(Data to process begins)

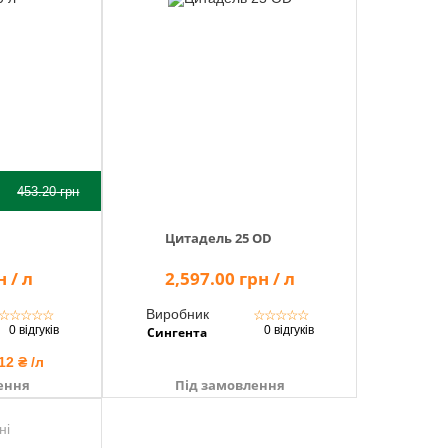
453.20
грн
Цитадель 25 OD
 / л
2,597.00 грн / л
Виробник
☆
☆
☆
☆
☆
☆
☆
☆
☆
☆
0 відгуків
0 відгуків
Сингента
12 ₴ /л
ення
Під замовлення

(Data to process ends)
(Data to process begins)

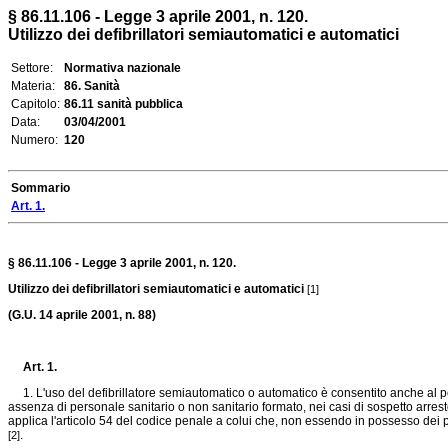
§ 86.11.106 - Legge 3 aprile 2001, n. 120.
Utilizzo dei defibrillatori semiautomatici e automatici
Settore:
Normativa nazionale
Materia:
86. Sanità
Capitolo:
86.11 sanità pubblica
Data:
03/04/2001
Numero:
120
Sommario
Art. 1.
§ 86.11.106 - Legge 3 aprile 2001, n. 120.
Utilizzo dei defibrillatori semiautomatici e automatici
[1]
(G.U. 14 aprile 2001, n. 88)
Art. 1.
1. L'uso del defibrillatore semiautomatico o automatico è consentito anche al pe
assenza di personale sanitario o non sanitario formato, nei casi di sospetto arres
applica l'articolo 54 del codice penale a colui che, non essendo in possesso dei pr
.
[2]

(Data to process ends)

-- Work to be completed --
Reproduce verbatim only the segment of the listing bounded by the line containing "Normativa nazionale" and the line containing "1. L'uso del", with both boundary lines included.

-- Task response --
Normativa nazionale
Materia:
86. Sanità
Capitolo:
86.11 sanità pubblica
Data:
03/04/2001
Numero:
120
Sommario
Art. 1.
§ 86.11.106 - Legge 3 aprile 2001, n. 120.
Utilizzo dei defibrillatori semiautomatici e automatici
[1]
(G.U. 14 aprile 2001, n. 88)
Art. 1.
1. L'uso del defibrillatore semiautomatico o automatico è consentito anche al pe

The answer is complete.